Illogical bus error from printf in C

Question

When I compile and run my code, I get a bus error right after it prints "starting." Here is what happens:

bash-3.2$ ./remDup
starting
Bus error

#include <stdio.h>
#include <string.h>

void removeDups(char* str) 
{
    int len = strlen(str);
    int i = 0;

    for (i = 0; i < len; i++) {
        char a = str[i];
        int k = i + 1;
        int c = 0;
        int j = 0;

        for (j = k; j < len; j++) {
            if (a != str[j]) {
                str[k] = str[j];
                k++;
            } else c++;
        }

        len -= c;
    }

    str[len] = '\0';
}

int main(int argc, const char* argv[] )
{
    char *str1 = "apple";

    printf("%s -> ", str1);
    removeDups(str1);
    printf("%s\n ", str1);

    return 1;
}

Answer 1

If you define a string as:

char *str1 = "apple";

you are not permitted to modify the contents - the standard is quite clear that this is undefined behaviour ^(a).
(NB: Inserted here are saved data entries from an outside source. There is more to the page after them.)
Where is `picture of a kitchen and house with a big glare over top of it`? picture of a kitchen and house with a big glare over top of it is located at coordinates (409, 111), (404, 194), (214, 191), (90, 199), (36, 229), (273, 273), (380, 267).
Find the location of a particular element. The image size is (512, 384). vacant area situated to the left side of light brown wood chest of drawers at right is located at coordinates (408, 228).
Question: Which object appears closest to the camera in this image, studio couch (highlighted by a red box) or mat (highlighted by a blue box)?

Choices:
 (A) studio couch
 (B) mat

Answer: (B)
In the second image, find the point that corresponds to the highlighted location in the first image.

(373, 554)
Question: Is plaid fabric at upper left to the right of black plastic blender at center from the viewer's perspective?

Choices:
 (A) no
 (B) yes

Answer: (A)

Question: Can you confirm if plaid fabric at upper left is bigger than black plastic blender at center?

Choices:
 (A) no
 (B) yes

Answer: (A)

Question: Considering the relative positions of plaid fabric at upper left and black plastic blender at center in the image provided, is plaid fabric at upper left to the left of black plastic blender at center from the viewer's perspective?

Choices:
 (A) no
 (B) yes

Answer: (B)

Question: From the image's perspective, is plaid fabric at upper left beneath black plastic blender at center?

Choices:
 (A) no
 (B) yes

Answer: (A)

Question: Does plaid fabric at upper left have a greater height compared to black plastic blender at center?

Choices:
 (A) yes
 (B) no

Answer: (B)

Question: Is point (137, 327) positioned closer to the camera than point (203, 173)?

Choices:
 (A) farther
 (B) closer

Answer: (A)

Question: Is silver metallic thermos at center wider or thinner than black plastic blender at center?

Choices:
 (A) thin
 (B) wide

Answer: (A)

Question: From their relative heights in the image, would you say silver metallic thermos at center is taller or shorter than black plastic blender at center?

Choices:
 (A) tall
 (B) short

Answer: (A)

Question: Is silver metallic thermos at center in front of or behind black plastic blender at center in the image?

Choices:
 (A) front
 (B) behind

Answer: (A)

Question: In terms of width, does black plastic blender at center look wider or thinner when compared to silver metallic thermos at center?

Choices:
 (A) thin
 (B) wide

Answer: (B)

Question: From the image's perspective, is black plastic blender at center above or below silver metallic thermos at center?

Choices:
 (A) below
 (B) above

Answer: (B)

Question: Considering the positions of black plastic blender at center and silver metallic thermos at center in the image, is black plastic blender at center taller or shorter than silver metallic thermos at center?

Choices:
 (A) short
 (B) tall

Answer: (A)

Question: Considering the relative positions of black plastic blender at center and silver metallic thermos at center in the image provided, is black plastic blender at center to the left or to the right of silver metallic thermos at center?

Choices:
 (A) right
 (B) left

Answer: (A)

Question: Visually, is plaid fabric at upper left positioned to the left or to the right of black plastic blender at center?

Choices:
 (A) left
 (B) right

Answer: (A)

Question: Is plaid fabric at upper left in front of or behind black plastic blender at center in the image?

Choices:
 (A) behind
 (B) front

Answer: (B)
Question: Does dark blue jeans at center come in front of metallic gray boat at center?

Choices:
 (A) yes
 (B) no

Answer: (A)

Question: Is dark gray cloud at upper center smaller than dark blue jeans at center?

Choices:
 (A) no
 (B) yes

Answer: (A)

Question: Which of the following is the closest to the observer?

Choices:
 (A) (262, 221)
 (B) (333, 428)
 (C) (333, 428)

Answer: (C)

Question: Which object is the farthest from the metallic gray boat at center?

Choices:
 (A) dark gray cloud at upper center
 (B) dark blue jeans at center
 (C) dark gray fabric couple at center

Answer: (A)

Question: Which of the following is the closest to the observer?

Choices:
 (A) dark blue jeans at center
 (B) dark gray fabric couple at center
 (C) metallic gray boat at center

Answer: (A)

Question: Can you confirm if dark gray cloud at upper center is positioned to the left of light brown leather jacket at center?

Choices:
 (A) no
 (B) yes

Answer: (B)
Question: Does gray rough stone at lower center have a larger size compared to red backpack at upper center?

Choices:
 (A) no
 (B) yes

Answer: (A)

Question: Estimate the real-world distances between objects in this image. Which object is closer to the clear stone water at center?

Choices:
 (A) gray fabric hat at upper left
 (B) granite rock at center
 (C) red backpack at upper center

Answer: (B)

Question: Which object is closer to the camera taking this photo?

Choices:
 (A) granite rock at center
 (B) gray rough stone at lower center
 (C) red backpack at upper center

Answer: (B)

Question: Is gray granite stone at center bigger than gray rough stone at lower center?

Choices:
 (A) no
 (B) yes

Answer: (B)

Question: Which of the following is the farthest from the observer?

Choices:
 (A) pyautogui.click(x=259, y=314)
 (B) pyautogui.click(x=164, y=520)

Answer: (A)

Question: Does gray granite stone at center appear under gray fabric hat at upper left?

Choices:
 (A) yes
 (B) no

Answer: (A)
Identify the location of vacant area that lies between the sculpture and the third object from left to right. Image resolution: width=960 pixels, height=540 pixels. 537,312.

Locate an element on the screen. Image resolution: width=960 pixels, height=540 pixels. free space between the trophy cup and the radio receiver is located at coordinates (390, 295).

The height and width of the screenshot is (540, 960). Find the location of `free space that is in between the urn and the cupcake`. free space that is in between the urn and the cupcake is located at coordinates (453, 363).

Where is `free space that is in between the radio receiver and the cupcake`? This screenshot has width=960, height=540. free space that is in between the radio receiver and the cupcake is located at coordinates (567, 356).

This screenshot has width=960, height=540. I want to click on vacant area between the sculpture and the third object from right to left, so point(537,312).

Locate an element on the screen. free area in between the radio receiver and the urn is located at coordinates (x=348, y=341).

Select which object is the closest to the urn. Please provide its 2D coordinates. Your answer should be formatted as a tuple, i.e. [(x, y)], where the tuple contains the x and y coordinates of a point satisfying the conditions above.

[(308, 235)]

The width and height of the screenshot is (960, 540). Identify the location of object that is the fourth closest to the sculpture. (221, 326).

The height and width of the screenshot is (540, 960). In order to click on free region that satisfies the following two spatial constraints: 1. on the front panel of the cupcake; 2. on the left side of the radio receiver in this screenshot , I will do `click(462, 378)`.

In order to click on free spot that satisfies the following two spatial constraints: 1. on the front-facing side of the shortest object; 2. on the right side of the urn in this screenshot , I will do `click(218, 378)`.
Use:

char str1[] = "apple";

instead and it will give you a modifiable copy. It's functionally equivalent to:

char str1[6]; strcpy (str1, "apple");

---

^(a) C99 6.4.5 "String literals", paragraph 6 states:

It is unspecified whether these arrays are distinct provided their elements have the appropriate values. If the program attempts to modify such an array, the behavior is undefined.

Answer 2

You're modifying string literals which often reside in read-only memory. The standard also states that attempting to modify literals is undefined behavior.

When you're using pointers to string literals, you should either declare them as const, const char * str="text"; or as arrays char str[] = "text";

Change to e.g:

char str1[] = "apple";

In this case the compiler will create an array on stack, and copy the read-only string literal into it.